В середине октября начались массированные атаки на юге фронта-от Кременчуга до Днепропетровска. Чтобы отвлечь фрицев от южных манёвров, войска стали двигаться по всему фронту. Таким образом, форсировав Днепр, Красная Армия заняла триста километров правого берега с плацдармами глубиной восемьдесят километров. Во время наступления на Киев Тимоха бежал за танком, прикрывал, наверное. В воздухе что-то засвистело и танк разлетелся в щепки. Ударной волной отряд разметало в радиусе ста пятидесяти метров. Находись наш герой ближе двухсот шагов, не смогли бы даже опознать. А так, подбросило батутом, только падать было больно.
Очнувшись, летун поднял голову и обнаружил себя в прочных объятиях Игоря и Пети. Дышать было трудно, поскольку кислород в лёгких не задерживался. “Ребят, хорош, я живой”,-Тимка пытался выпрямить руки. Приятели с опаской посмотрели на него: “Больше не будешь в атаку ходить?”,-тревожно поинтересовался Игорь. “В атаку?”,-удивился второкурсник. “Да, Киев хотел взять, кричал Вперёд! За Родину! За Сталина”,-обрисовал картинку Петро. “Всё, хватит с меня сеансов. Иду в увольнение”,-твёрдо заявил без пяти минут солдат. “Я не понял, так чё, скорую не вызывать?”,-не допетрил Петруня.
Выйдя на улицу, юноша полной грудью вдохнул и выдохнул воздух. “М-м-м, свобода. Вверху-чистое небо, вокруг-деревья, дома, птицы. Ни намёка на…”. Внезапный хлопок сзади насторожил. “Нет, колесо лопнуло.
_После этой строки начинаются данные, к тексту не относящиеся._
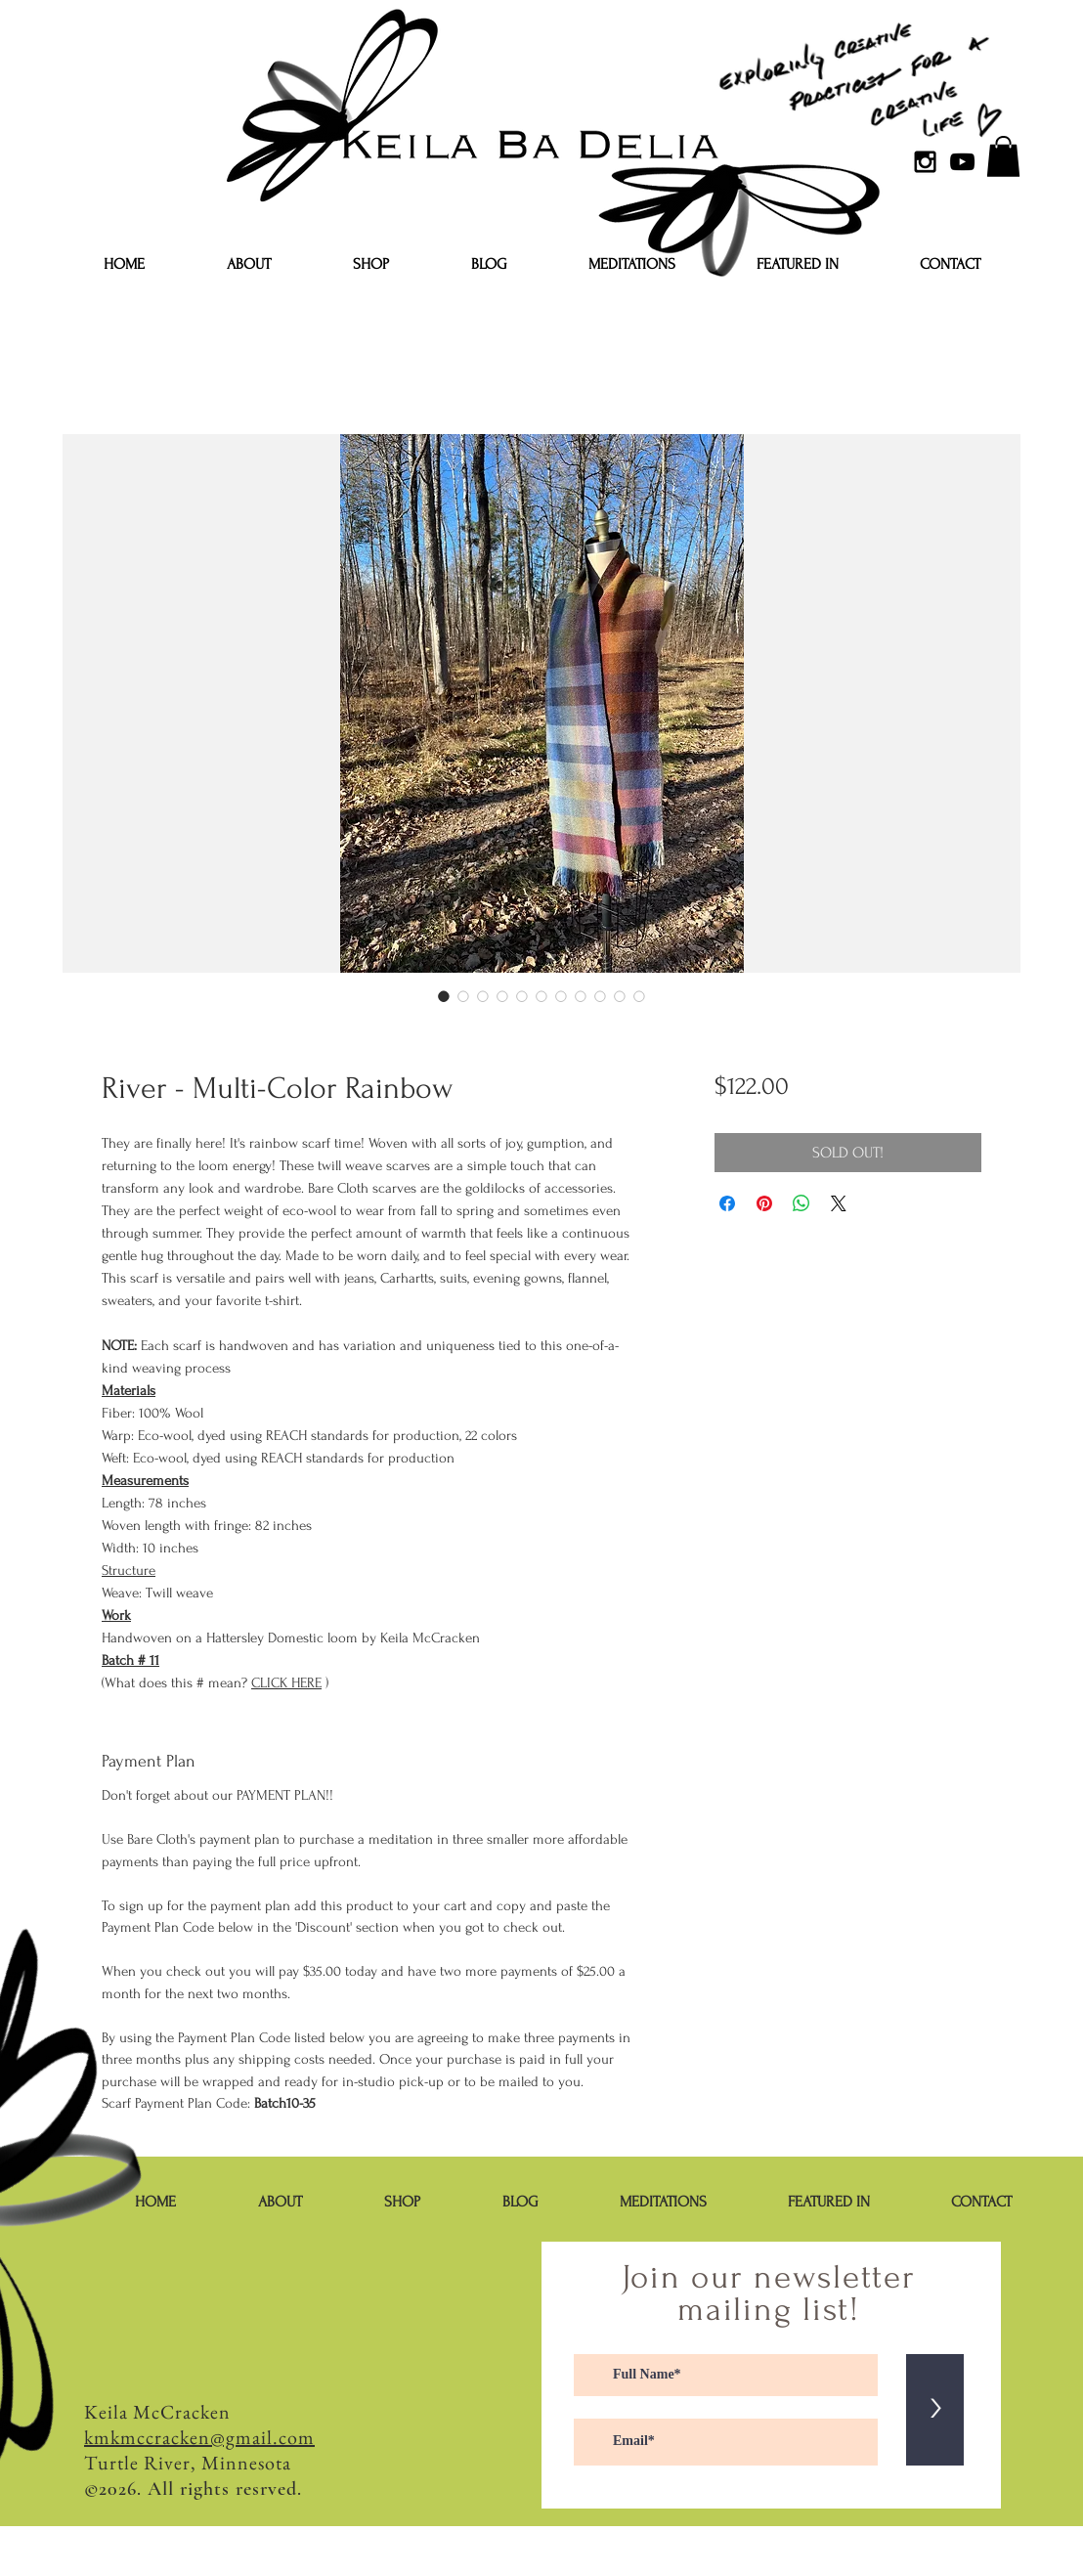 The height and width of the screenshot is (2576, 1083). Describe the element at coordinates (444, 996) in the screenshot. I see `[Image selector: River - Multi-Color Rainbow]` at that location.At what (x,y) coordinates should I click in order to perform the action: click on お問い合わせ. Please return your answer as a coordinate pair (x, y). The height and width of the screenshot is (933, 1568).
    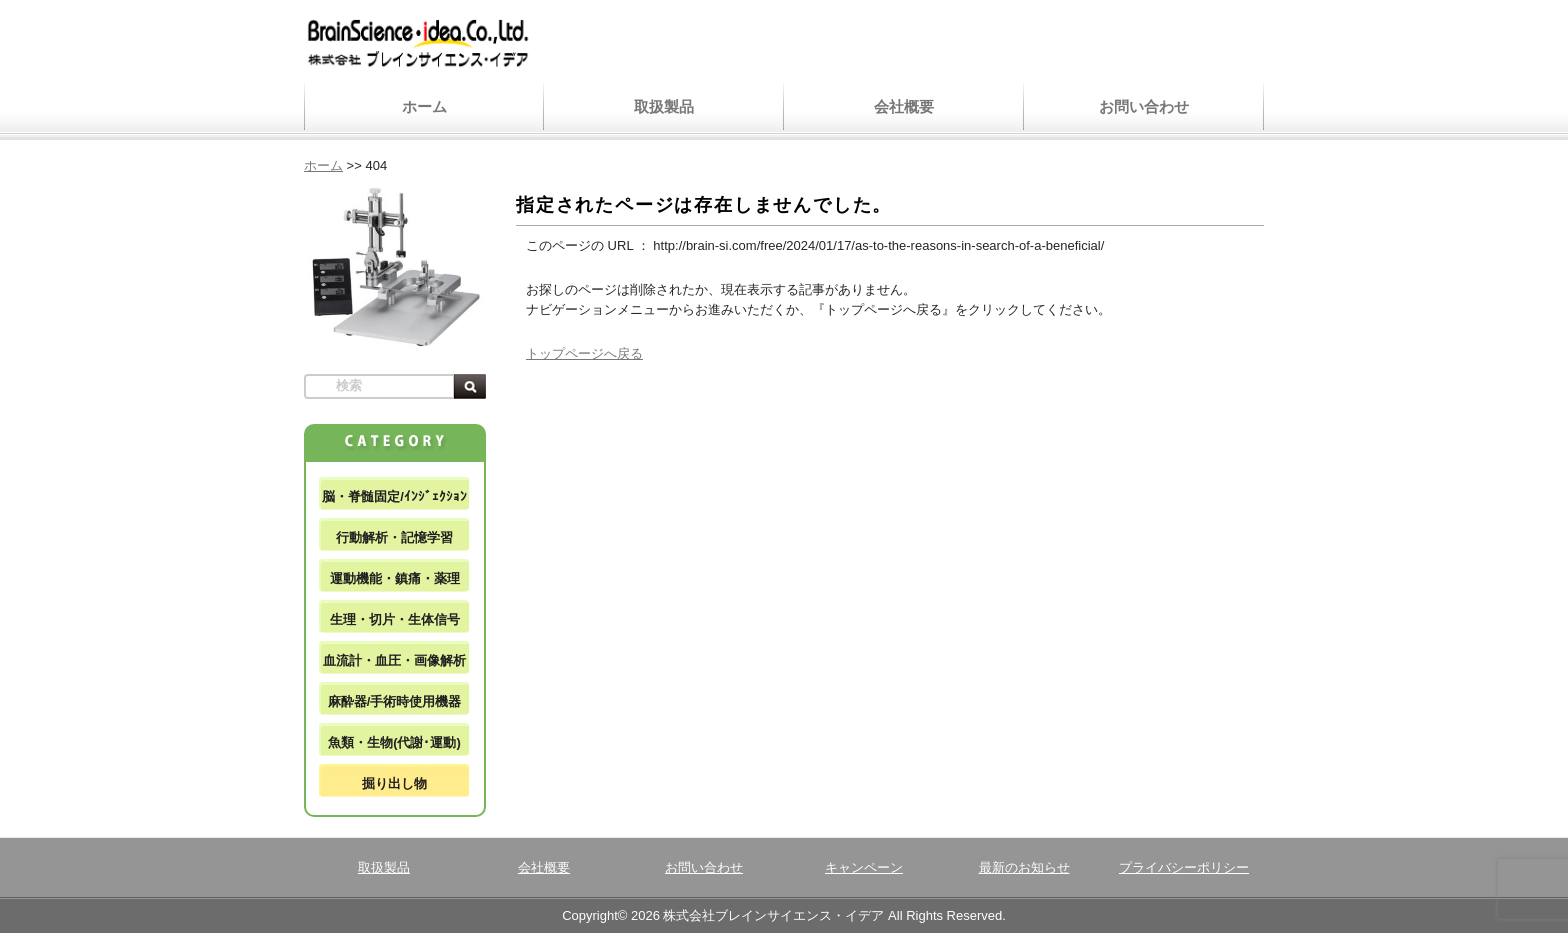
    Looking at the image, I should click on (1144, 106).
Да хватит об этом думать ”,-уговаривал себя студент. Но вдруг глаза уцепились за нацистский крест на стене дома. “Что вы в этом понимаете, бестолковые”,-с досадой произнёс парень. Отвернувшись, он зашагал прочь. По дороге домой Тимка всё время думал, словно оправдывая молодое поколение: “А если не война, какими могли стать тогда сегодняшние ветераны? Их бы воспитала повседневность. Я вижу их мечтающими и беззаботными как мы. Знающими, что повзрослеть ещё успеется. Кто же виноват, что целое поколение перескочило юность, как Моцарт перескочил детство, и как школьники перескакивают из третьего класса в пятый. Таких людей счастливыми не назовёшь, ведь они против воли повзрослели раньше положенного, а жизнь переписать, увы, нельзя. Но пусть хотя бы остаток жизни они проживут в своё удовольствие”. В кармане запищал сотовый, требуя подзарядки. Тимка посмотрел время - 19:45. “Значит, наши победят”,-улыбнулся он.